= What the task asks =
Report how many lines of the following entries include the string "pack"; respond with the number alone.
* * * *
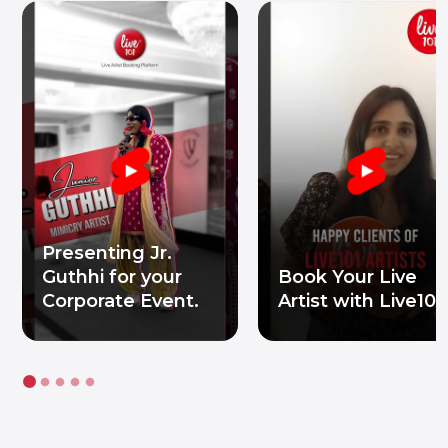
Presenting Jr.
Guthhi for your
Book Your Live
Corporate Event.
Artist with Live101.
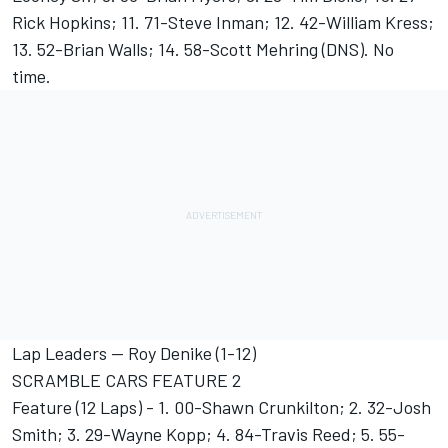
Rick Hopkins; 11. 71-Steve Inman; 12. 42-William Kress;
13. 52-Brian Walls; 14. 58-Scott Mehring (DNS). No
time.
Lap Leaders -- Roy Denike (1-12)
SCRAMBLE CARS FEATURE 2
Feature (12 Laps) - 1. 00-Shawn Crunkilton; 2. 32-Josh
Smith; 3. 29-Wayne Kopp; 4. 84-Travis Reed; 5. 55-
* * * *
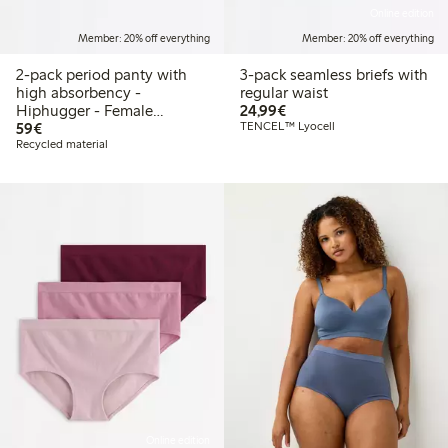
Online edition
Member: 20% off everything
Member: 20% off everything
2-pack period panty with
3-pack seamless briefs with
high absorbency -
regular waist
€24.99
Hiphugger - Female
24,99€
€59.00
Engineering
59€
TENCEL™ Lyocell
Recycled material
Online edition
* * * *
= Answer box =
2